Ivan SpencerIvan Spencer is a Professor of History and Philosophy at The College at Southeastern. He shares about his work at the college and his new book, “Tweetable Nietzsche,” being published on November 1, 2016. 

1. Tell us about yourself. 

Born and raised Texan, but I now call North Carolina home after 20+ years. I earned my bachelor’s and master’s degrees from The Criswell College in Dallas and my doctorate at The University of Texas at Arlington. I also invested much missionary time among indigenous peoples deep in the Sierra Madres of Mexico.

I am happily married, with two grown daughters. 

2. How did you come to SEBTS?

While in my Ph. D. studies, Dr. Paige Patterson, Dr. Danny Akin, and Dr. Keith Eitel moved from Texas to SEBTS in North Carolina. Dr. Patterson, knowing about my doctorate in philosophy, offered me a teaching post at the new college he started at SEBTS. We came here in 1996 and I finished my doctorate in 1997. 

3. When people ask you, "What do you do at Southeastern," what is your response? 

“I am a professor and I teach,” because that’s easy to understand. Of course they’ll ask what I teach, so I say, “the history of ideas and philosophy.” The history of ideas is not easily understood. I explain that it’s the genealogy of influential intellectual ideas in the Western world.

4. On what are you currently working?

I recently wrote a book titled “Tweetable Nietzsche.” It will be out on November 1. The book is a mash up of three ingredients. First it is a simple introduction to philosophy for those who have no background in philosophy. Second, it promotes a worldview understanding. Last, it tweets quotes from Nietzsche as a case study in philosophy and worldview to reveal the profound influence of Nietzsche on our current society.

5. What have you been reading recently?

I am typically reading about what I’m researching. Grist for my mill comes from many areas. I’ve been reading “The Swerve” by Stephen Greenblatt, “Cosmos and Psyche” by Richard Tarnas, and “The Ascent of Money,” which is a history of money and financial history, by Niall Ferguson. One simply can’t have or read too many books!

6. When you get home from work, what do you look forward to doing? 

I have been known around here as a coffee roaster for nine years. I enjoy an exquisite cup of single-origin coffee, preferably siphon-brewed. I love this hobby because I can share it. I also do various activities like art, going to the gym, playing racquetball and hiking when I have more time.

7. Who are your role models?

One of the most important role models in my life growing up was my grandfather. He left a positive legacy for me to follow in family and faith.

Also, my dad and my mom are both big role models for me. I have learned a lot from my mom’s faith and her sense of service. My dad and I spent a year in a remote area of Mexico together, planting churches and spreading the gospel.

When it comes to academics, David Dockery had a huge impact on me as a young scholar and thinker, and Dr. Patterson did as well. Many authors come to mind such as Augustine, Lewis, and Francis Schaeffer. 

8. What has God been teaching you lately?

He is teaching me to be more gracious to everybody, to try to understand them. You just don’t know what experiences others are going through until you try to listen.

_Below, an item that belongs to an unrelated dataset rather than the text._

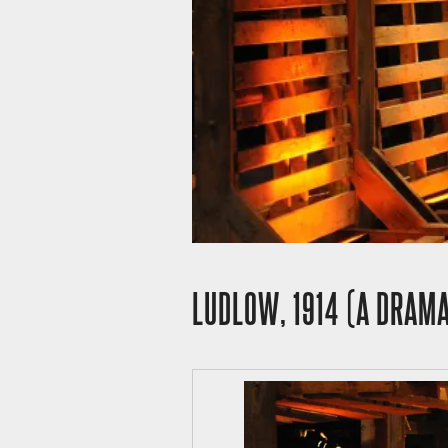
LUDLOW, 1914 (A DRAMA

I’ve been through a lot of difficult times in the last five years; there are a lot of big surprises that life throws at you that are very unpleasant. So the Lord’s been leading me to be more forgiving of everyone, to give people the benefit of the doubt. Another major lesson I’m learning is to simply encourage everyone I can. Many students really need encouragement.

9. When a student completes your class, what do you want him or her to walk away with at the end of the semester?

I hope they grasp a greater understanding God’s character and what he has done throughout history and understand that he is in control. Intellectually, I hope they know the sequence of ideas that have led to our current situation.                      

10. We always say that every classroom at SEBTS is a Great Commission classroom. What does that look like for your class?

The Great Commission context differs for each course. At the end of the History of Ideas course I ask students write and discuss an essay connecting the course to the Great Commission. With Church History Survey, I highlight the importance of missions and how whole swaths of the world look different today because of Christian missionaries.